I had an HDD start failing in my RAID 1 array recently (two 2 TB HDDs, no operating systems installed on the RAID). The failing drive had to be replaced, but during debugging of another issue (which turned out to be unrelated) one of the disks in the array was taken offline (so the array showed as Failed Redundancy). After the issue was solved, I clicked the Reactivate Disk button on the drive.
That was on June 6th (my local time). It's been about 14 days since that started. I actually used the volume during the process (which I know slows reactivation down, but it was mostly read access (and not major), and no more than 1 GB of data was written).
The most information about run times I could find was a single forum thread I read somewhere. A user with two RAID 1 volumes sized approximately 100 GB and 500 GB reactivated the disk(s?) in one or both (ambiguous wording, IIRC) of them in 3 days. Assuming this is rounded down, and my hard drives could be less performant than those of that user, 3 days for the 500 GB partition would mean that for 2 TB partitions, run times of up to 16 days would not be unexpected.
No system software seems to provide any progress information. Using the disk management window is not possible as it doesn't even display any volumes, showing "Connecting to Virtual Disk Service..." instead as its status (while the service is busy reactivating the disk).
I had Process Explorer launched before I even started reactivating the disabled disk. This program was logging vds.exe
's disk access all this time. I also used perfmon
to check averaged disk access rates in bytes/second for these two HDDs.

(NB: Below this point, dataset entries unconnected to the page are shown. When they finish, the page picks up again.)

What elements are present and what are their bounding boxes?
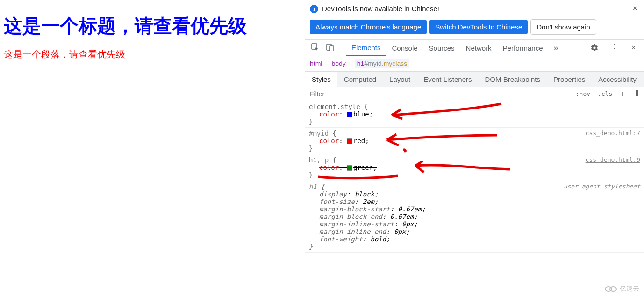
page-heading: 这是一个标题，请查看优先级	[4, 13, 301, 39]
watermark: 亿速云	[605, 285, 639, 293]
inspect-icon[interactable]	[311, 43, 320, 52]
svg-rect-4	[636, 90, 638, 96]
subtab-props[interactable]: Properties	[547, 72, 592, 87]
subtab-listeners[interactable]: Event Listeners	[417, 72, 478, 87]
close-icon[interactable]: ×	[630, 4, 639, 14]
css-rule[interactable]: #myid {css_demo.html:7 color: red; }	[305, 128, 644, 154]
devtools-panel: i DevTools is now available in Chinese! …	[305, 0, 644, 297]
dont-show-button[interactable]: Don't show again	[530, 19, 596, 35]
source-link[interactable]: css_demo.html:7	[586, 130, 640, 137]
device-toggle-icon[interactable]	[326, 43, 335, 52]
subtab-layout[interactable]: Layout	[383, 72, 417, 87]
filter-input[interactable]	[305, 88, 574, 100]
svg-point-6	[610, 287, 616, 291]
ua-stylesheet-label: user agent stylesheet	[564, 183, 640, 190]
page-paragraph: 这是一个段落，请查看优先级	[4, 48, 301, 61]
svg-rect-2	[330, 46, 334, 51]
styles-pane: element.style { color: blue; } #myid {cs…	[305, 101, 644, 297]
subtab-styles[interactable]: Styles	[305, 72, 337, 87]
computed-sidebar-icon[interactable]	[630, 89, 640, 99]
breadcrumb-selected[interactable]: h1#myid.myclass	[355, 59, 409, 68]
cls-toggle[interactable]: .cls	[596, 89, 614, 98]
subtab-a11y[interactable]: Accessibility	[592, 72, 643, 87]
breadcrumb: html body h1#myid.myclass	[305, 56, 644, 71]
css-rule[interactable]: element.style { color: blue; }	[305, 101, 644, 128]
gear-icon[interactable]	[590, 43, 599, 52]
close-devtools-icon[interactable]: ×	[629, 43, 638, 52]
new-rule-icon[interactable]: +	[618, 88, 626, 99]
tab-sources[interactable]: Sources	[423, 40, 460, 56]
subtab-dombp[interactable]: DOM Breakpoints	[479, 72, 547, 87]
breadcrumb-body[interactable]: body	[331, 60, 345, 67]
match-language-button[interactable]: Always match Chrome's language	[310, 20, 427, 34]
tab-performance[interactable]: Performance	[497, 40, 549, 56]
info-icon: i	[310, 5, 318, 13]
source-link[interactable]: css_demo.html:9	[586, 156, 640, 164]
tab-network[interactable]: Network	[460, 40, 497, 56]
tab-console[interactable]: Console	[386, 40, 423, 56]
breadcrumb-html[interactable]: html	[310, 60, 322, 67]
banner-text: DevTools is now available in Chinese!	[322, 5, 439, 13]
hov-toggle[interactable]: :hov	[574, 89, 592, 98]
switch-chinese-button[interactable]: Switch DevTools to Chinese	[429, 20, 528, 34]
more-tabs-icon[interactable]: »	[551, 43, 561, 52]
tab-elements[interactable]: Elements	[346, 40, 386, 56]
kebab-icon[interactable]: ⋮	[609, 43, 619, 52]
css-rule[interactable]: h1 {user agent stylesheet display: block…	[305, 181, 644, 253]
css-rule[interactable]: h1, p {css_demo.html:9 color: green; }	[305, 154, 644, 181]
subtab-computed[interactable]: Computed	[337, 72, 383, 87]
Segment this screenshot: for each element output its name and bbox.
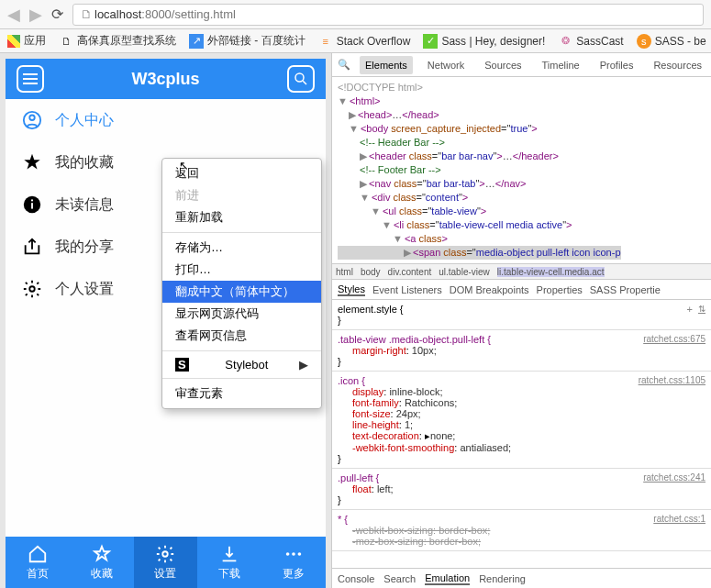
ctx-inspect[interactable]: 审查元素 bbox=[162, 383, 321, 405]
cursor-icon: ↖ bbox=[179, 159, 189, 172]
source-link[interactable]: ratchet.css:1105 bbox=[639, 375, 705, 385]
source-link[interactable]: ratchet.css:675 bbox=[643, 334, 705, 344]
add-rule-icon[interactable]: + bbox=[687, 304, 693, 315]
tab-rendering[interactable]: Rendering bbox=[479, 573, 526, 584]
bookmark-item[interactable]: ❂SassCast bbox=[558, 34, 623, 49]
ctx-forward: 前进 bbox=[162, 184, 321, 206]
tab-console[interactable]: Console bbox=[338, 573, 374, 584]
footer-home[interactable]: 首页 bbox=[6, 537, 70, 588]
ctx-reload[interactable]: 重新加载 bbox=[162, 206, 321, 228]
page-icon: 🗋 bbox=[81, 7, 93, 21]
tab-network[interactable]: Network bbox=[422, 56, 470, 74]
tab-sources[interactable]: Sources bbox=[479, 56, 527, 74]
tab-profiles[interactable]: Profiles bbox=[594, 56, 639, 74]
tab-event-listeners[interactable]: Event Listeners bbox=[372, 284, 442, 295]
main-area: W3cplus 个人中心 我的收藏 未读信息 bbox=[0, 53, 711, 588]
tab-search[interactable]: Search bbox=[383, 573, 416, 584]
ctx-translate[interactable]: 翻成中文（简体中文）↖ bbox=[162, 281, 321, 303]
svg-point-6 bbox=[31, 199, 33, 201]
dom-node[interactable]: ▼<ul class="table-view"> bbox=[338, 205, 705, 218]
dom-node[interactable]: ▼<html> bbox=[338, 94, 705, 108]
app-footer: 首页 收藏 设置 下载 更多 bbox=[6, 537, 326, 588]
ctx-save-as[interactable]: 存储为… bbox=[162, 237, 321, 259]
dom-node[interactable]: <!-- Header Bar --> bbox=[338, 136, 705, 150]
menu-label: 我的收藏 bbox=[55, 153, 114, 172]
svg-point-10 bbox=[292, 552, 295, 556]
menu-label: 我的分享 bbox=[55, 238, 114, 257]
search-button[interactable] bbox=[287, 65, 315, 93]
tab-properties[interactable]: Properties bbox=[537, 284, 583, 295]
source-link[interactable]: ratchet.css:1 bbox=[653, 514, 705, 524]
dom-node[interactable]: <!-- Footer Bar --> bbox=[338, 163, 705, 177]
styles-tabs: Styles Event Listeners DOM Breakpoints P… bbox=[332, 280, 711, 300]
user-icon bbox=[22, 110, 42, 130]
dom-node[interactable]: ▼<body screen_capture_injected="true"> bbox=[338, 122, 705, 136]
dom-node[interactable]: ▼<li class="table-view-cell media active… bbox=[338, 218, 705, 232]
ctx-print[interactable]: 打印… bbox=[162, 259, 321, 281]
bookmark-item[interactable]: ✓Sass | Hey, designer! bbox=[423, 34, 545, 49]
ctx-view-info[interactable]: 查看网页信息 bbox=[162, 325, 321, 347]
devtools: 🔍 Elements Network Sources Timeline Prof… bbox=[331, 53, 711, 588]
dom-node-selected[interactable]: ▶<span class="media-object pull-left ico… bbox=[338, 246, 621, 260]
star-icon bbox=[22, 152, 42, 172]
back-button[interactable]: ◀ bbox=[7, 5, 20, 25]
tab-resources[interactable]: Resources bbox=[648, 56, 707, 74]
menu-button[interactable] bbox=[17, 65, 44, 93]
source-link[interactable]: ratchet.css:241 bbox=[643, 472, 705, 483]
tab-timeline[interactable]: Timeline bbox=[537, 56, 585, 74]
svg-line-1 bbox=[303, 81, 306, 84]
search-icon[interactable]: 🔍 bbox=[338, 59, 350, 71]
bookmark-item[interactable]: 🗋高保真原型查找系统 bbox=[59, 33, 176, 49]
dom-tree[interactable]: <!DOCTYPE html> ▼<html> ▶<head>…</head> … bbox=[332, 77, 711, 263]
svg-point-0 bbox=[295, 73, 304, 82]
styles-panel[interactable]: element.style { + ⇅ } .table-view .media… bbox=[332, 300, 711, 568]
tab-emulation[interactable]: Emulation bbox=[425, 572, 470, 585]
css-rule[interactable]: .icon { ratchet.css:1105 display: inline… bbox=[332, 372, 711, 469]
footer-favorites[interactable]: 收藏 bbox=[70, 537, 134, 588]
url-bar[interactable]: 🗋 localhost:8000/setting.html bbox=[72, 4, 704, 26]
stats-icon: ↗ bbox=[189, 34, 204, 49]
dom-node[interactable]: <!DOCTYPE html> bbox=[338, 81, 705, 94]
search-icon bbox=[293, 71, 309, 87]
devtools-breadcrumb[interactable]: html body div.content ul.table-view li.t… bbox=[332, 263, 711, 280]
footer-more[interactable]: 更多 bbox=[261, 537, 326, 588]
css-rule[interactable]: * { ratchet.css:1 -webkit-box-sizing: bo… bbox=[332, 510, 711, 551]
separator bbox=[162, 378, 321, 379]
tab-dom-breakpoints[interactable]: DOM Breakpoints bbox=[450, 284, 529, 295]
apps-button[interactable]: 应用 bbox=[7, 33, 46, 49]
svg-point-11 bbox=[298, 552, 302, 556]
menu-label: 个人中心 bbox=[55, 111, 114, 130]
mobile-preview: W3cplus 个人中心 我的收藏 未读信息 bbox=[0, 53, 331, 588]
dom-node[interactable]: ▶<header class="bar bar-nav">…</header> bbox=[338, 150, 705, 163]
dom-node[interactable]: ▶<head>…</head> bbox=[338, 108, 705, 122]
bookmark-item[interactable]: ↗外部链接 - 百度统计 bbox=[189, 33, 306, 49]
css-rule[interactable]: .table-view .media-object.pull-left { ra… bbox=[332, 330, 711, 372]
css-rule[interactable]: .pull-left { ratchet.css:241 float: left… bbox=[332, 469, 711, 510]
footer-download[interactable]: 下载 bbox=[197, 537, 261, 588]
dom-node[interactable]: ▶<nav class="bar bar-tab">…</nav> bbox=[338, 177, 705, 191]
menu-personal-center[interactable]: 个人中心 bbox=[6, 99, 326, 141]
home-icon bbox=[28, 544, 48, 564]
context-menu: 返回 前进 重新加载 存储为… 打印… 翻成中文（简体中文）↖ 显示网页源代码 … bbox=[161, 158, 322, 409]
footer-settings[interactable]: 设置 bbox=[134, 537, 198, 588]
stylebot-icon: S bbox=[175, 358, 189, 372]
separator bbox=[162, 232, 321, 233]
ctx-stylebot[interactable]: SStylebot▶ bbox=[162, 355, 321, 374]
dom-node[interactable]: ▼<a class> bbox=[338, 232, 705, 246]
bookmark-item[interactable]: ≡Stack Overflow bbox=[318, 34, 411, 49]
svg-rect-5 bbox=[31, 203, 33, 208]
sass-icon: s bbox=[637, 34, 651, 49]
ctx-view-source[interactable]: 显示网页源代码 bbox=[162, 303, 321, 325]
forward-button[interactable]: ▶ bbox=[29, 5, 42, 25]
bookmark-item[interactable]: sSASS - be bbox=[637, 34, 706, 49]
info-icon bbox=[22, 194, 42, 215]
tab-styles[interactable]: Styles bbox=[338, 283, 365, 296]
reload-button[interactable]: ⟳ bbox=[51, 6, 63, 23]
toggle-icon[interactable]: ⇅ bbox=[698, 304, 705, 314]
tab-elements[interactable]: Elements bbox=[360, 56, 413, 74]
dom-node[interactable]: ▼<div class="content"> bbox=[338, 191, 705, 205]
share-icon bbox=[22, 237, 42, 257]
gear-icon bbox=[155, 544, 175, 564]
tab-sass-properties[interactable]: SASS Propertie bbox=[590, 284, 661, 295]
css-rule[interactable]: element.style { + ⇅ } bbox=[332, 300, 711, 330]
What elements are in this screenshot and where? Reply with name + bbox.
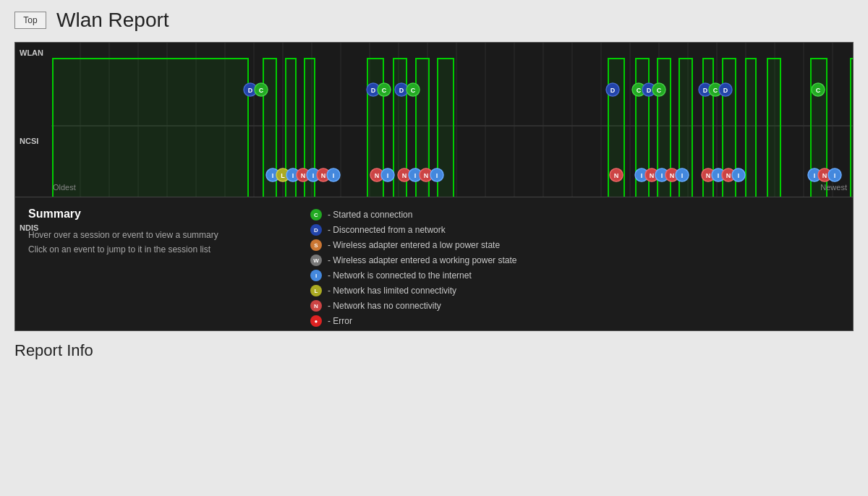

It seems the Virtual Disk Service process is reading from one disk at its peak linear read rate (which is most likely the bottleneck), doing some processing (less than what would cause a CPU bottleneck) and writing to another HDD at a rate of 2 million bytes per second. At first, I assumed it will only need to write the disk's full volume, so by my calculations, the process should have taken approximately 12 days.
Process Explorer logging tells me writing 2000 gigabytes may have not been enough. The VDS process has already written over 2200 gigabytes of data (assuming all of it went into the one RAID 1 drive being written to all this time).
Another estimate is perfmon
's average read rate logging. I have done a full scan of one of the RAID HDDs prior to the HDD malfunction, and I believe I can recall its peak and minimum linear read rates, and currently the average over 1000 seconds is approximately one third from the maximum rate towards the minimum rate (reading seems to be slowing over time). That could mean I need to wait another month before the drive is reactivated (assuming the rate decline is not substantially different from linear), which is absolutely unacceptable, especially given I think no state is saved (so it has to start from scratch on any system shutdown), and I have expected to perform hardware installation soon.
My questions are:
- How long is Windows 7 software RAID 1 HDD reactivation supposed to take, and how would one approximate the run time of that process assuming properties of the array and drives in the array are known?
- If this process takes too long, is there any safe way to stop it which will revert the RAID 1 array to Failed Redundancy status instead of destroying it (so that the array could be backed up, recreated and restored from the backup, which should not take a long time) and will not require OS reinstallation?
- How much does read and write access to the RAID volume slow down reactivation?
- Windows does not seem to identify any USB storage devices I connect, does this have the same cause as disk management not displaying anything?
- Would reactivation be faster with RAID-optimized HDDs?